A certain tension informed his body. “What must be understood is the cause of the enemy’s success.” Being a master tactician, he was understandably focused on battlefield failures. In contrast, the loss of human life was of importance to him only inasmuch as it affected his plans. “The failure in Dolna Zhelino might be explained away by happenstance, but not the complete destruction of your fortress in Tetovo.” He tapped his forefinger on his knee. “No, there is another factor here of which we’re ignorant.”
Xhafa shook his head. “I still don’t understand the need for such complexity.”
“That’s because you haven’t studied this Jack McClure. His mind works best within complicated situations. To him, that’s the way the world works, and he’s not far off the mark. Give him something simple to solve and he’ll become immediately suspicious. Frankly, he’s a con artist’s worst nightmare. To my knowledge only one person was able to con him, and then not for long.”
“Annika Dementieva.”
“Correct.” The Syrian sighed. “You know, Xhafa, I tried to do this the simple way, but, try as I might, I couldn’t get to Gourdjiev. I lost half a dozen of my best men in the process. Even at his age, that wily old fucker is still formidable.”
The Syrian stretched in his seat and cracked his knuckles. “So I had to tackle the problem from another angle entirely. I decided to go after Annika. But I knew I couldn’t do it directly. I had to move softly and take a roundabout route.”
“Which is where McClure comes in.”
“There is something between Annika and McClure, of that there can be no doubt.” The Syrian smiled his crooked smile. “As I said, sentiment is itself a weakness.”
“Maybe she’s continuing to play him.”
The Syrian scratched at the thicket of his beard, which was shot through with white. “That possibility has occurred to me.” His smile widened. “But the beauty of my plan is that it doesn’t matter. She is so heavily defended and almost as wily as her grandfather that McClure is the best way—probably the only way—to get to her. And she, my dear Xhafa, is the only way to get to Gourdjiev and all the secrets locked up in that brilliant mind of his.”
He sighed again. “The truth is, I cannot go forward without those secrets.”
Xhafa pricked up his ears. This was the first time the Syrian had come close to defining the goal of his plan—a plan he had been forced to go along with if he wanted to continue the very profitable arrangement he had with the Syrian. A powerful incentive, since this arrangement had provided him with capital and influence in exchange for a third of his smuggling operation. Now Xhafa’s small fleet of new and larger planes were filled with the Syrian’s mysterious cargo as well as Xhafa’s stolen girls.
“Just what are those secrets?”
“Enough criminal dirt and serious indiscretions to take control of his worldwide constellation of politicians and security officers.”
Xhafa would have staked his life on the fact that the Syrian was not telling the truth or, at least, not the whole truth, but he let it go because, humiliatingly, there was nothing he could do. The hard truth was that he felt like a child beside this man, this monument to power.
The rain beat down hard against the reinforced metal top and the landscape outside was gray and hazy, like a painting whose colors had run together. They had been joined by a phalanx of motorcycle police fore and aft, the caravan cutting a swath through the streets with the seething din of war.

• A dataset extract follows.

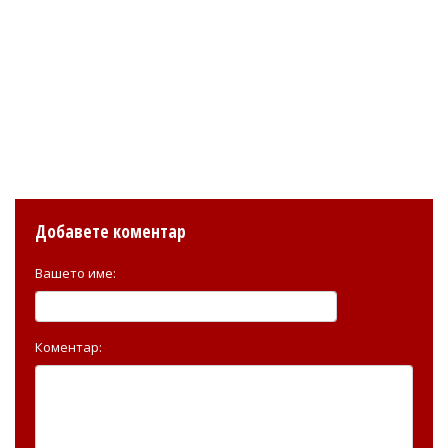
Добавете коментар
Вашето име:
Коментар:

The Syrian shifted again, the aura of his power rippling outward, filling the entire vehicle so completely that Xhafa could scarcely draw breath.

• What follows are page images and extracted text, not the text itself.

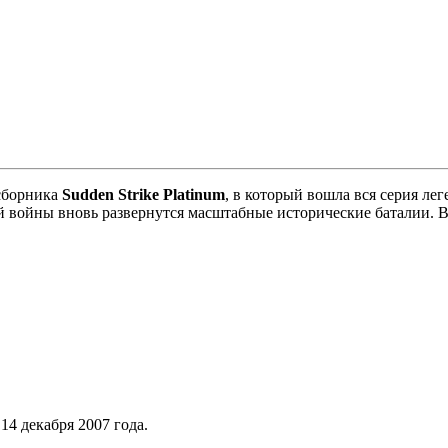
 сборника
Sudden Strike Platinum
, в который вошла вся серия ле
й войны вновь развернутся масштабные исторические баталии. 
14 декабря 2007 года.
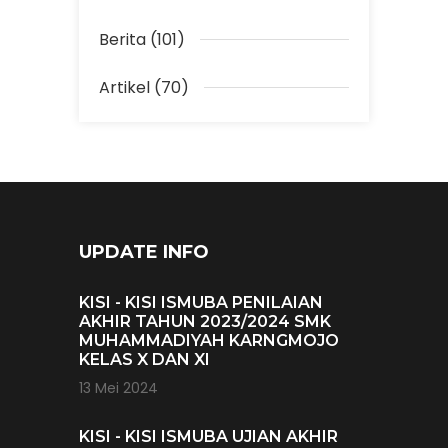
Berita (101)
Artikel (70)
UPDATE INFO
KISI - KISI ISMUBA PENILAIAN
AKHIR TAHUN 2023/2024 SMK
MUHAMMADIYAH KARNGMOJO
KELAS X DAN XI
13 Mei 2024
KISI - KISI ISMUBA UJIAN AKHIR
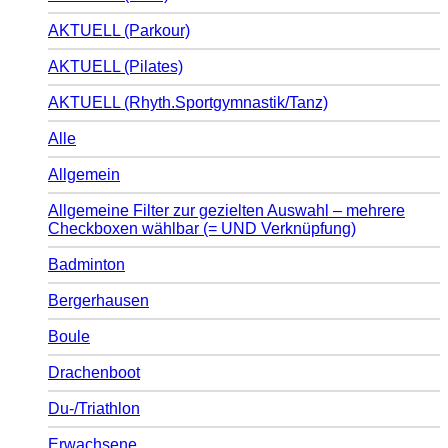
AKTUELL (Parkour)
AKTUELL (Pilates)
AKTUELL (Rhyth.Sportgymnastik/Tanz)
Alle
Allgemein
Allgemeine Filter zur gezielten Auswahl – mehrere
Checkboxen wählbar (= UND Verknüpfung)
Badminton
Bergerhausen
Boule
Drachenboot
Du-/Triathlon
Erwachsene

“And as to the other part of your mission…?” The Syrian let his last words hang between them like an implied threat.
“Arjeta Kraja is dead,” Xhafa said. “I killed her with my own hands.”
* * *
“THE LAST time I saw Naomi Wilde?”
“That’s what I asked.”
Peter McKinsey shifted in his chair. It was a stiff chair with one of those minimalist backs guaranteed to make you more uncomfortable the longer you sat in it. He was downtown at Metro Police HQ, in a separate suite of offices reserved for the Violent Crimes Unit.